Understanding the behavior of C's preprocessor when a macro indirectly expands itself

While I was working on a big project full of macro tricks and wizardry, I stumbled upon a bug in which a macro was not expanding properly. The resulting output was "EXPAND(0)", but EXPAND was defined as "#define EXPAND(X) X", so clearly the output should have been "0".

"No problem", I thought to myself. "It's probably some silly mistake, there are some nasty macros here, after all, plenty of places to go wrong". As I thought that, I isolated the misbehaving macros into their own project, about 200 lines, and started working on a MWE to pinpoint the problem. 200 lines became 150, which in turn became 100, then 20, 10... To my absolute shock, this was my final MWE:

#define EXPAND(X) X
#define PARENTHESIS() ()
#define TEST() EXPAND(0)
   

EXPAND(TEST PARENTHESIS()) // EXPAND(0)

4 lines.

To add insult to injury, almost any modification to the macros will make them work correctly:

#define EXPAND(X) X
#define PARENTHESIS() ()
#define TEST() EXPAND(0)


// Manually replaced PARENTHESIS()
EXPAND(TEST ()) // 0
#define EXPAND(X) X
#define PARENTHESIS() ()
#define TEST() EXPAND(0)


// Manually replaced TEST()
EXPAND(EXPAND(0)) // 0
// Set EXPAND to 0 instead of X
#define EXPAND(X) 0
#define PARENTHESIS() ()
#define TEST() EXPAND(0)


EXPAND(TEST PARENTHESIS()) // 0

But most importantly, and most oddly, the code below fails in the exact same way:

#define EXPAND(X) X
#define PARENTHESIS() ()
#define TEST() EXPAND(0)
   

EXPAND(EXPAND(EXPAND(EXPAND(TEST PARENTHESIS())))) // EXPAND(0)

This means the preprocessor is perfectly capable of expanding EXPAND, but for some reason, it absolutely refuses to expand it again in the last step.

Now, how I'm going to solve this problem in my actual program is neither here nor there.
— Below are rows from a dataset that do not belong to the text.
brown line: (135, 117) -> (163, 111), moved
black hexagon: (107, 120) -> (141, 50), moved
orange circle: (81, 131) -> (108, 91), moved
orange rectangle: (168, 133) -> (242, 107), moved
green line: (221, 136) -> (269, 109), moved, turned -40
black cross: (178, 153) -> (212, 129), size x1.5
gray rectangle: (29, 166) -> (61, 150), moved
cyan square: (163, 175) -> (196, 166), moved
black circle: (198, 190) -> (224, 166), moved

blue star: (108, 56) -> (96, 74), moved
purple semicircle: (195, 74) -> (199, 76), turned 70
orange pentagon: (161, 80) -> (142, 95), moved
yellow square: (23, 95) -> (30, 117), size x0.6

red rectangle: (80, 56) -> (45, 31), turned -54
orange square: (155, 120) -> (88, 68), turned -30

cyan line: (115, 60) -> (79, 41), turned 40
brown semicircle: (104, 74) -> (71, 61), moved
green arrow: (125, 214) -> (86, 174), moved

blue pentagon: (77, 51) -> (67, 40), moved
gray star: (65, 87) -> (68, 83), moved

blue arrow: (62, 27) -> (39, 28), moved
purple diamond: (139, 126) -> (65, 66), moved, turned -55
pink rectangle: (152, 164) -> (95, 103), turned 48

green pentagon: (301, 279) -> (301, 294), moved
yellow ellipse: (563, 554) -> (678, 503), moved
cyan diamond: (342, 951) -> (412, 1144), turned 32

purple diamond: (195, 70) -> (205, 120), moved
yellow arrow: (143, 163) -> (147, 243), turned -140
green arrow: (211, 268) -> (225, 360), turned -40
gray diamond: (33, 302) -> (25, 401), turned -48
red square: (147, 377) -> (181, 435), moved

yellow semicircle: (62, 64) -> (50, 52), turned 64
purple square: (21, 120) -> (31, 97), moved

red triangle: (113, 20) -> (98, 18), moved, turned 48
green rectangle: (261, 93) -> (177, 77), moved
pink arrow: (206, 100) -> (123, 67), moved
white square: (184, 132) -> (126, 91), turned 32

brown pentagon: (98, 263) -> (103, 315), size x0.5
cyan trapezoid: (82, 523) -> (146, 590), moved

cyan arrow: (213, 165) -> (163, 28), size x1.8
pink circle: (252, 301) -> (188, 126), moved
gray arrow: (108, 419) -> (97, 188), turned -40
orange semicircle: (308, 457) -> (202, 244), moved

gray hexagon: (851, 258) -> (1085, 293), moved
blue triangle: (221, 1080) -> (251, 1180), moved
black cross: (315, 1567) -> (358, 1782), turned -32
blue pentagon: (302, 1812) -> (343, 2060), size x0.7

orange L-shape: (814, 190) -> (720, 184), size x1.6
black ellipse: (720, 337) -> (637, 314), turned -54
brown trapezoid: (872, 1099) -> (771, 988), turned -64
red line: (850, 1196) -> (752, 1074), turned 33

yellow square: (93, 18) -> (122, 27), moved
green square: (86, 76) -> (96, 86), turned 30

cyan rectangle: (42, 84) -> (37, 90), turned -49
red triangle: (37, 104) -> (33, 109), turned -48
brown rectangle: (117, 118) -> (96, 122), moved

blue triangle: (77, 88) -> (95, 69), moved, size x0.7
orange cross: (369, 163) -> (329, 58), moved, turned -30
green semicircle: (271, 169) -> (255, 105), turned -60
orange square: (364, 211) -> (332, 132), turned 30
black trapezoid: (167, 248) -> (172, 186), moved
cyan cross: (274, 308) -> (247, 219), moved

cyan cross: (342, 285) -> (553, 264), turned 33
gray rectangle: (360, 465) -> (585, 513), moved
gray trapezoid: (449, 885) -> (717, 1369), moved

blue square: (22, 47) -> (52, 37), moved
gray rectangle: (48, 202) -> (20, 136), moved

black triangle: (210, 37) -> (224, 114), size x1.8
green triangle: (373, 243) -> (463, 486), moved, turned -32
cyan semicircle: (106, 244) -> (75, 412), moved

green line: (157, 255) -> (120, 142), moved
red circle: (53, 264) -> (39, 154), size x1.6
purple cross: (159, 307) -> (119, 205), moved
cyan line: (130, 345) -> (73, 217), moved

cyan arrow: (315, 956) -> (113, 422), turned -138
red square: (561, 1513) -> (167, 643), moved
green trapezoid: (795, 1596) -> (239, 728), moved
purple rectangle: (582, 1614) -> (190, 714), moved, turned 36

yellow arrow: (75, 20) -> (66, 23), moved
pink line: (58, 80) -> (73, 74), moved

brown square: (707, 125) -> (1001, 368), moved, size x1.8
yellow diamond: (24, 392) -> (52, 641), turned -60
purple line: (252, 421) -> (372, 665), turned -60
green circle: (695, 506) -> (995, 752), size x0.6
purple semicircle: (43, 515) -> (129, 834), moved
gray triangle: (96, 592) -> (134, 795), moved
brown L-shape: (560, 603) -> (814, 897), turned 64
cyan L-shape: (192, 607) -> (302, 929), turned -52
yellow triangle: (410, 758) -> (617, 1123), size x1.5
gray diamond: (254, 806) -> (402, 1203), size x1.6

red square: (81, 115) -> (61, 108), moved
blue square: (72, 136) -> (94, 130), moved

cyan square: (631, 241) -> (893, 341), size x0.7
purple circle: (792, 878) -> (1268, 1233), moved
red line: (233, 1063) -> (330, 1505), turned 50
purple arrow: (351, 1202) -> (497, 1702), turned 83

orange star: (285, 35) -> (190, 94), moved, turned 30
Although a solution would be nice (i.e. a way to expand the token EXPAND(TEST PARENTHESIS()) to 0), the thing I'm most interested in is: why? Why did the C preprocessor come to the conclusion that "EXPAND(0)" was the correct expansion in the first case, but not in the other ones?

Although it's easy to find resources on what the C preprocessor does (and some magic that you can do with it), I've yet to find one that explains how it does it, and I want to take this opportunity to understand better how the preprocessor does its job and what rules it uses when expanding macros.

So in light of that: What is the reasoning behind the preprocessor's decision to expand the final macro to "EXPAND(0)" instead of "0"?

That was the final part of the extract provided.